TASK TO CARRY OUT:
Look through the data below and extract, unchanged, the lines from the one that contains "Tidak Bertugas Memungut" to the one that contains "Peran RT/RW untuk Edukasi", both included.

DATA FOR ANALYSIS:
Start of Block
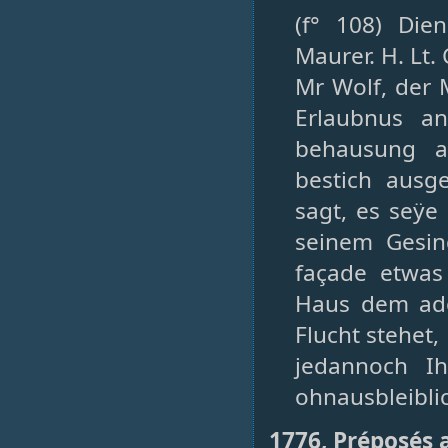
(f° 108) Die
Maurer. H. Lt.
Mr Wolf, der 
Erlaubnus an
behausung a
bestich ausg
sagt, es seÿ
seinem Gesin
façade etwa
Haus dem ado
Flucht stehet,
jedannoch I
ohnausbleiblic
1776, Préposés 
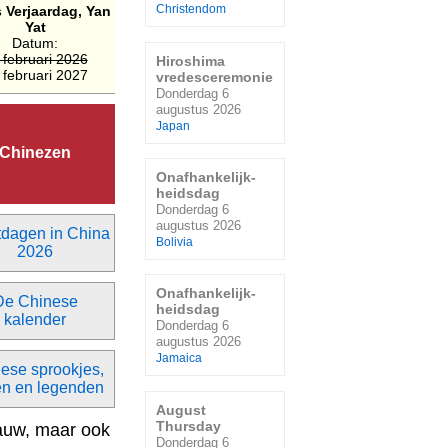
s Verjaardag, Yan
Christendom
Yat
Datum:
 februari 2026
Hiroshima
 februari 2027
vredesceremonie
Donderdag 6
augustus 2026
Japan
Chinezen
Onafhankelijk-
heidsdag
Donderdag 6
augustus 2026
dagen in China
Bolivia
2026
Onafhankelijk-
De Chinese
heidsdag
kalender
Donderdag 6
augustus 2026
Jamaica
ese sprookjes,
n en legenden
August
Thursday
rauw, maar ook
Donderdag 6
End of Block
Start of Block
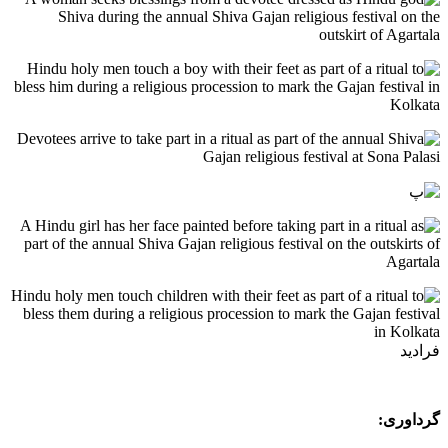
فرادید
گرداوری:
End of Block
Start of Block
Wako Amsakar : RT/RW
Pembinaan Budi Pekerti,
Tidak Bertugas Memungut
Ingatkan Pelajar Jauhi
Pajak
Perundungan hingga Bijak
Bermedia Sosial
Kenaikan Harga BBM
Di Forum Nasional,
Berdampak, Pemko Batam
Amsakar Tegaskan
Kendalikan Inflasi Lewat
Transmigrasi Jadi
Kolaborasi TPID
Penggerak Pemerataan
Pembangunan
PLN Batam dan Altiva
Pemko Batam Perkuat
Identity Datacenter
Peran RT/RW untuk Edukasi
End of Block
RESPONSE TO THE EXERCISE:
Tidak Bertugas Memungut
Ingatkan Pelajar Jauhi
Pajak
Perundungan hingga Bijak
Bermedia Sosial
Kenaikan Harga BBM
Di Forum Nasional,
Berdampak, Pemko Batam
Amsakar Tegaskan
Kendalikan Inflasi Lewat
Transmigrasi Jadi
Kolaborasi TPID
Penggerak Pemerataan
Pembangunan
PLN Batam dan Altiva
Pemko Batam Perkuat
Identity Datacenter
Peran RT/RW untuk Edukasi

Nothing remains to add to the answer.